「もちづきは、おれの異母兄弟なんだ。初めて会ったのは十年前。そのときにはもう、あいつはああいうやつだった。学問ができて物静かで大人っぽくて、まさに貴公子で、バカみてぇにまじめで優しかった」

「異母兄弟。じゃあ、二人とも高貴な血筋なのね」
「第一王女のゆめさきがそれを言うなよ。おれたちは、代わりが利く程度の存在だ」
「代わりなんて利かないわよ。わたしにとっては、たった一人の……」

 夫となるべき人、だろうか。最初で最後の特別な旅の仲間、だろうか。初めて恋をした人、だろうか。
 何を言おうとしているのか自分でもわからなくなって、ゆめさきは空を仰いだ。今日は昨日より風が強い。クッキリと白い雲が流れていく。

 あらしが大あくびをし、長い尾で自分の体を抱き込みながら丸くなった。ゆめさきがあらしの頭を撫で、きらぼしも、あらしの首の後ろに指先で触れる。

「おれ、兄弟が多いんだよ。母親が違う兄弟ばっかり。妻たちが争うのをよそに、親父は奔放というか、だらしないというか。剣術の強さや政治の手腕を評価される裏で、そういう不潔な生活をしてる親父が、おれは嫌いだった」
「どこにでもある話じゃないかしら。ある程度の身分の男性が幾人かの妻を持つのは、血筋を確実に後世に残すためにも、社会的に許されてしまうものよ。わたしだって、父上のことを嫌いになりそうだったことがある」

「おれはやっぱりイヤだけどね。母親が苦労するのを見てきたからさ。親父には近付きたくもなかった。でも、もちづきは違った。自分の役割も何もかもキッチリ受け入れて、早く一人前になろうとしてた。初めて会ったころにはとっくに、立派なやつだった」
「そのころ、もちづきは八歳でしょ? そんなに幼いころから、もちづきはあんなふうだったのね」

「呆れるだろ? 以来十年間、おれはあいつに世話を焼かれて、引っ張られて、教えられて、ずっと一緒にやってきた。もちづきはいいやつだよ。表舞台に立つべき人間だ。それでさ、ゆめさきに訊きたい。おれとあいつだったら、どっちを選ぶ?」
「え?」

「正直に答えろよ。結婚、後悔したくねぇだろ。ちゃんと考えて選べ」
「それ、どういう意味なの? 選ぶって、どうして?」

 きらぼしは乾いた笑みを洩らした。
「みつるぎ国第四皇子なんて程度の身分なら、代わりが利くんだ。
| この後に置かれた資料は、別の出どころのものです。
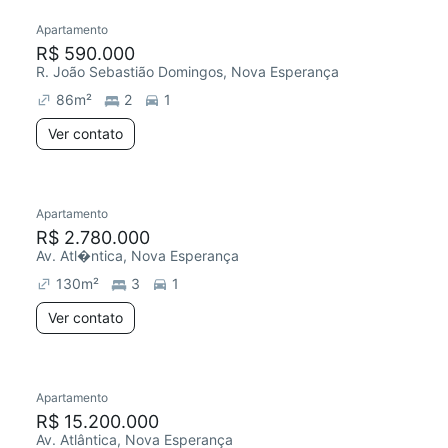
Apartamento
R$ 590.000
R. João Sebastião Domingos, Nova Esperança
86
m²
2
1
Ver contato
Apartamento
R$ 2.780.000
Av. Atl�ntica, Nova Esperança
130
m²
3
1
Ver contato
Apartamento
R$ 15.200.000
Av. Atlântica, Nova Esperança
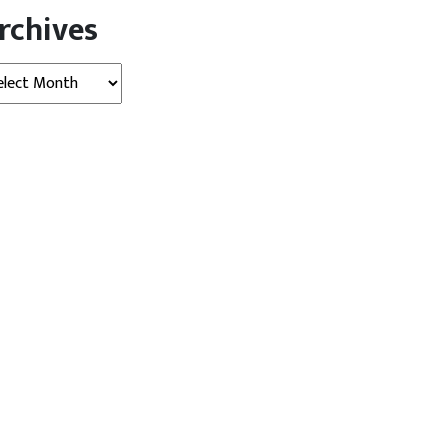
rchives
hives
खबर
बड़ी खबर
र ‘बांटो और राज करो’ की नीति
कांग्रेस सांसदों ने संसद परिसर में
निकाला विरोध...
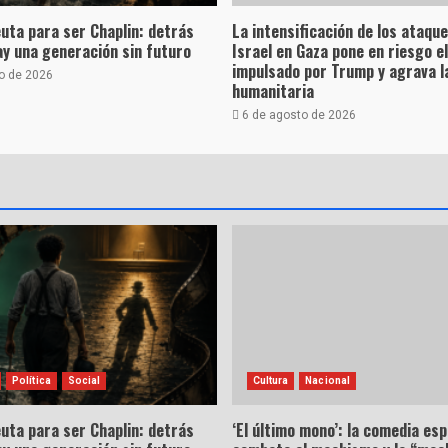
uta para ser Chaplin: detrás
La intensificación de los ataqu
hay una generación sin futuro
Israel en Gaza pone en riesgo e
impulsado por Trump y agrava la
o de 2026
humanitaria
6 de agosto de 2026
Política
Social
Cultura
Nacional
uta para ser Chaplin: detrás
‘El último mono’: la comedia es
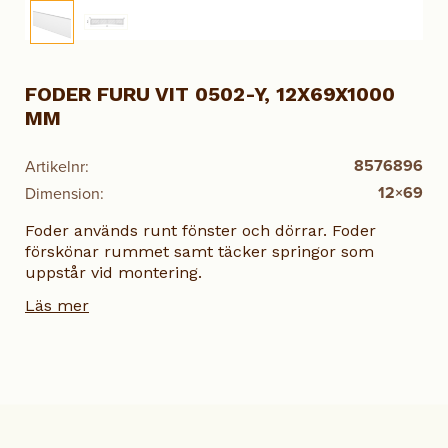
FODER FURU VIT 0502-Y, 12X69X1000
MM
8576896
Artikelnr:
12×69
Dimension:
Foder används runt fönster och dörrar. Foder
förskönar rummet samt täcker springor som
uppstår vid montering.
Läs mer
ごまかすことも引っ繰り返すこともできる。あんたの気持ちひとつなんだよ」

「待って、何を言っているのかわからない」
「なあ、ゆめさきは、もちづきのことが好きか? あいつと恋をしたいと思うか? おれと比べて、どっちが自分にふさわしい相手だと思う?」

 あらしの首筋を撫でていたはずの手が、不意に、ゆめさきの指先に触れた。頬に、きらぼしの視線を感じる。ゆめさきは、そちらを向くことができない。
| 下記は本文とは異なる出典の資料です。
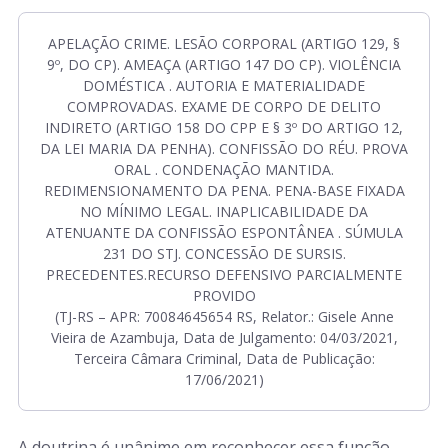
APELAÇÃO CRIME. LESÃO CORPORAL (ARTIGO 129, §
9º, DO CP). AMEAÇA (ARTIGO 147 DO CP). VIOLÊNCIA
DOMÉSTICA . AUTORIA E MATERIALIDADE
COMPROVADAS. EXAME DE CORPO DE DELITO
INDIRETO (ARTIGO 158 DO CPP E § 3º DO ARTIGO 12,
DA LEI MARIA DA PENHA). CONFISSÃO DO RÉU. PROVA
ORAL . CONDENAÇÃO MANTIDA.
REDIMENSIONAMENTO DA PENA. PENA-BASE FIXADA
NO MÍNIMO LEGAL. INAPLICABILIDADE DA
ATENUANTE DA CONFISSÃO ESPONTÂNEA . SÚMULA
231 DO STJ. CONCESSÃO DE SURSIS.
PRECEDENTES.RECURSO DEFENSIVO PARCIALMENTE
PROVIDO
(TJ-RS – APR: 70084645654 RS, Relator.: Gisele Anne
Vieira de Azambuja, Data de Julgamento: 04/03/2021,
Terceira Câmara Criminal, Data de Publicação:
17/06/2021)
A doutrina é unânime em reconhecer essa função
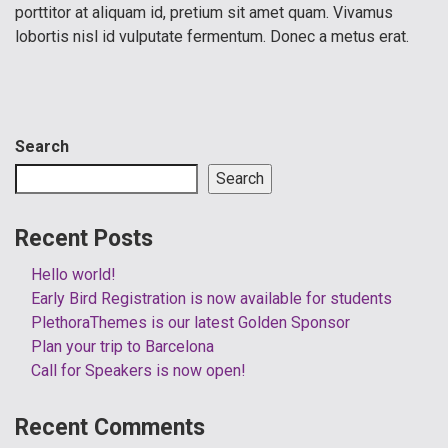
porttitor at aliquam id, pretium sit amet quam. Vivamus
lobortis nisl id vulputate fermentum. Donec a metus erat.
Search
Search
Recent Posts
Hello world!
Early Bird Registration is now available for students
PlethoraThemes is our latest Golden Sponsor
Plan your trip to Barcelona
Call for Speakers is now open!
Recent Comments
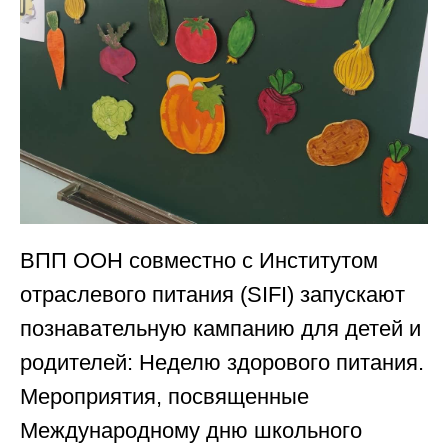
ВПП ООН совместно с Институтом
отраслевого питания (SIFI) запускают
познавательную кампанию для детей и
родителей: Неделю здорового питания.
Мероприятия, посвященные
Международному дню школьного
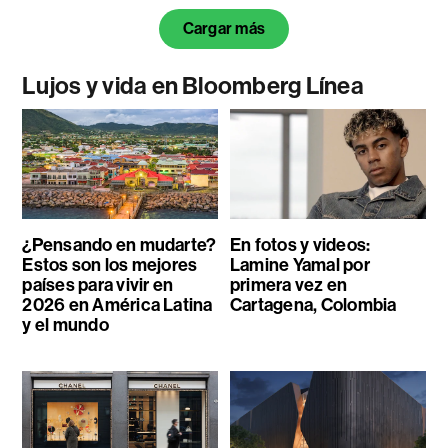
Cargar más
Lujos y vida en Bloomberg Línea
¿Pensando en mudarte?
En fotos y videos:
Estos son los mejores
Lamine Yamal por
países para vivir en
primera vez en
2026 en América Latina
Cartagena, Colombia
y el mundo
 きらぼしの考えていることがわからない。その言葉の意図が見えない。もちづきを選べと言っているのか、選ぶなと言っているのか。
 二人に真名を問うたら、二人とも正しく答えてくれるだろうか。それとも、ゆめさきにこそ選ぶ権利があるからと、本心や正体を隠し通そうとするだろうか。

 沈黙が落ちた。
 そのまま、あらしがぐっすり眠ってしまっても、ゆめさきは口を開けず、手を引っ込められなかった。ふぶきが昼食の時間だと呼びに来て、それで話が終わってしまった。